Can you pull out each line of the data below that includes the word "Issue"?

┌──

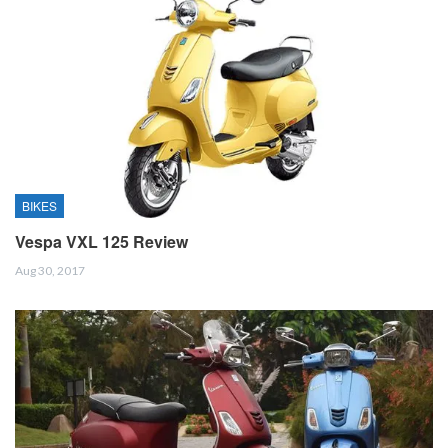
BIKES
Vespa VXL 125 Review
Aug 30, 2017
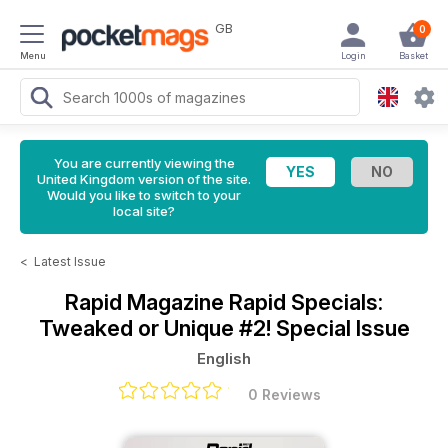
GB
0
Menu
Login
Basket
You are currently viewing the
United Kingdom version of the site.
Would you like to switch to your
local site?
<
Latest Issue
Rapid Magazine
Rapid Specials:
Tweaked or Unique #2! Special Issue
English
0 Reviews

└──

* ANSWER SPACE *
Latest Issue
Tweaked or Unique #2! Special Issue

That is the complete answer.